> **Exercise description**
Every record here must be copied exactly, except for the images it holds.

> **The data**
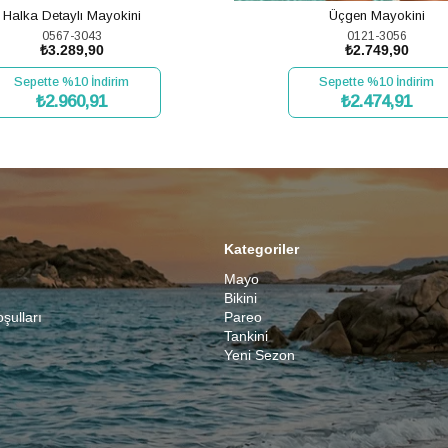
Halka Detaylı Mayokini
Üçgen Mayokini
0567-3043
0121-3056
₺3.289,90
₺2.749,90
Sepette %10 İndirim
Sepette %10 İndirim
₺2.960,91
₺2.474,91
SEPETE EKLE
SEPETE EKLE
Kategoriler
Mayo
Bikini
oşulları
Pareo
Tankini
Yeni Sezon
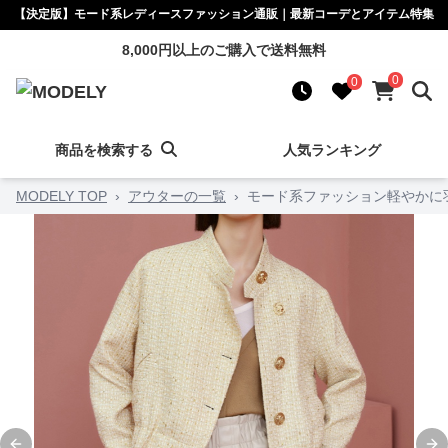
【決定版】モード系レディースファッション通販｜最新コーデとアイテム特集
8,000円以上のご購入で送料無料
0
0
商品を検索する
人気ランキング
MODELY TOP
›
アウターの一覧
›
モード系ファッション軽やかに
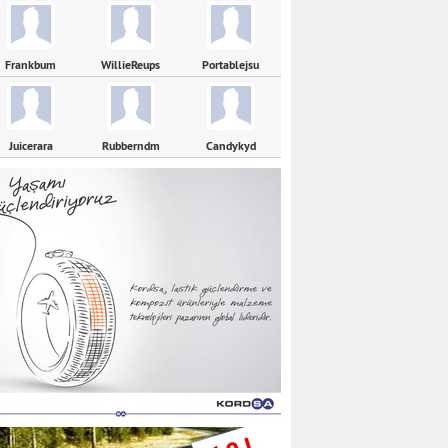
Frankbum
WillieReups
Portablejsu
Juicerara
Rubberndm
Candykyd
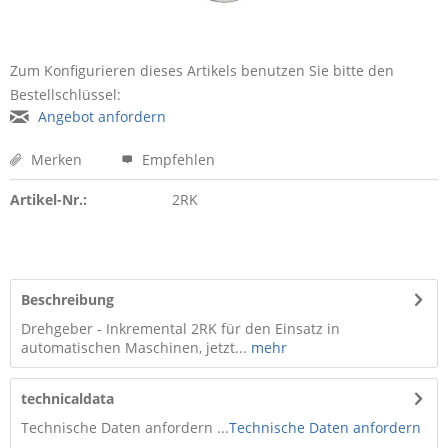
Zum Konfigurieren dieses Artikels benutzen Sie bitte den
Bestellschlüssel:
Angebot anfordern
Merken
Empfehlen
Artikel-Nr.:
2RK
Beschreibung
Drehgeber - Inkremental 2RK für den Einsatz in
automatischen Maschinen, jetzt...
mehr
technicaldata
Technische Daten anfordern ...
Technische Daten anfordern
...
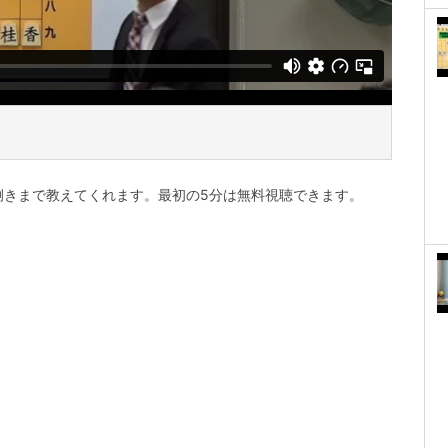
捌きまで教えてくれます。最初の5分は無料視聴できます。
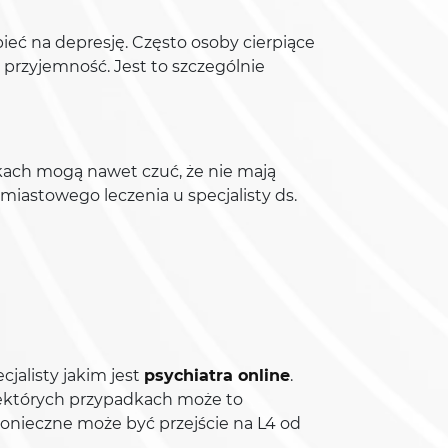
erpieć na depresję. Często osoby cierpiące
 przyjemność. Jest to szczególnie
adkach mogą nawet czuć, że nie mają
iastowego leczenia u specjalisty ds.
jalisty jakim jest
psychiatra online
.
niektórych przypadkach może to
onieczne może być przejście na L4 od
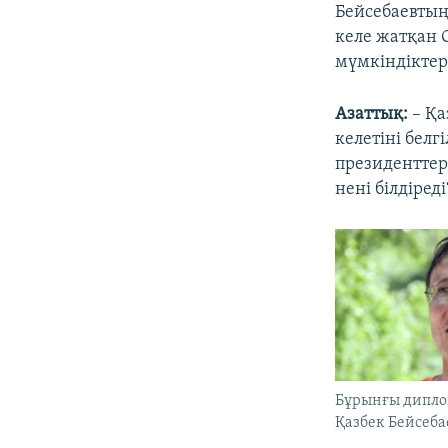
Бейсебаевтың
келе жатқан 
мүмкіндіктер
Азаттық:
– Қа
келетіні бел
президенттер
нені білдіреді
Бұрынғы дипло
Қазбек Бейсеба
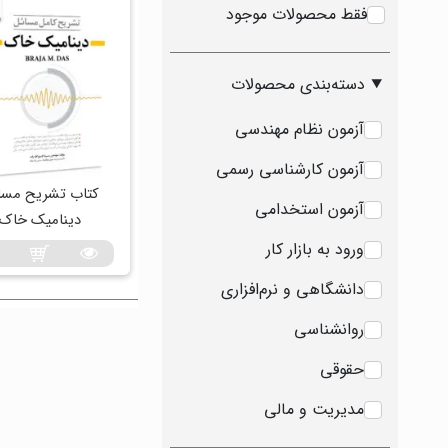
فقط محصولات موجود
دسته‌بندی محصولات
آزمون نظام مهندسی
آزمون کارشناسی رسمی
کتاب تشریح مسا
آزمون استخدامی
دینامیک خاک
ورود به بازار کار
دانشگاهی و نرم‌افزاری
روانشناسی
حقوقی
مدیریت و مالی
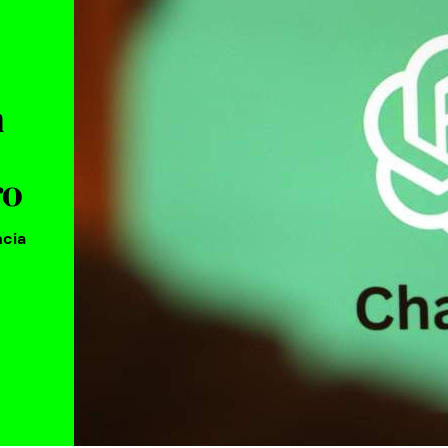
n
ro
ncia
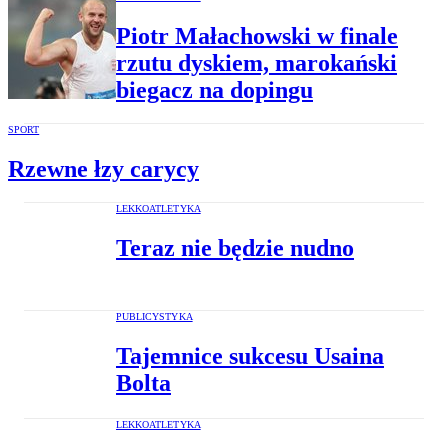
Piotr Małachowski w finale
rzutu dyskiem, marokański
biegacz na dopingu
SPORT
Rzewne łzy carycy
LEKKOATLETYKA
Teraz nie będzie nudno
PUBLICYSTYKA
Tajemnice sukcesu Usaina
Bolta
LEKKOATLETYKA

> **Output for this exercise**
Halka Detaylı Mayokini
Üçgen Mayokini
0567-3043
0121-3056
₺3.289,90
₺2.749,90
Sepette %10 İndirim
Sepette %10 İndirim
₺2.960,91
₺2.474,91
SEPETE EKLE
SEPETE EKLE
Kategoriler
Mayo
Bikini
oşulları
Pareo
Tankini
Yeni Sezon
【決定版】モード系レディースファッション通販｜最新コーデとアイテム特集
8,000円以上のご購入で送料無料
0
0
商品を検索する
人気ランキング
MODELY TOP
›
アウターの一覧
›
モード系ファッション軽やかに
Frankbum
WillieReups
Portablejsu
Juicerara
Rubberndm
Candykyd
Zum Konfigurieren dieses Artikels benutzen Sie bitte den
Bestellschlüssel:
Angebot anfordern
Merken
Empfehlen
Artikel-Nr.:
2RK
Beschreibung
Drehgeber - Inkremental 2RK für den Einsatz in
automatischen Maschinen, jetzt...
mehr
technicaldata
Technische Daten anfordern ...
Technische Daten anfordern
...
捌きまで教えてくれます。最初の5分は無料視聴できます。
erpieć na depresję. Często osoby cierpiące
 przyjemność. Jest to szczególnie
adkach mogą nawet czuć, że nie mają
iastowego leczenia u specjalisty ds.
jalisty jakim jest
psychiatra online
.
niektórych przypadkach może to
onieczne może być przejście na L4 od
Бейсебаевтың
келе жатқан 
мүмкіндіктер
Азаттық:
– Қа
келетіні бел
президенттер
нені білдіреді
Бұрынғы дипло
Қазбек Бейсеба
فقط محصولات موجود
دسته‌بندی محصولات
آزمون نظام مهندسی
آزمون کارشناسی رسمی
کتاب تشریح مسا
آزمون استخدامی
دینامیک خاک
ورود به بازار کار
دانشگاهی و نرم‌افزاری
روانشناسی
حقوقی
مدیریت و مالی
n
ro
ncia
Piotr Małachowski w finale
rzutu dyskiem, marokański
biegacz na dopingu
SPORT
Rzewne łzy carycy
LEKKOATLETYKA
Teraz nie będzie nudno
PUBLICYSTYKA
Tajemnice sukcesu Usaina
Bolta
LEKKOATLETYKA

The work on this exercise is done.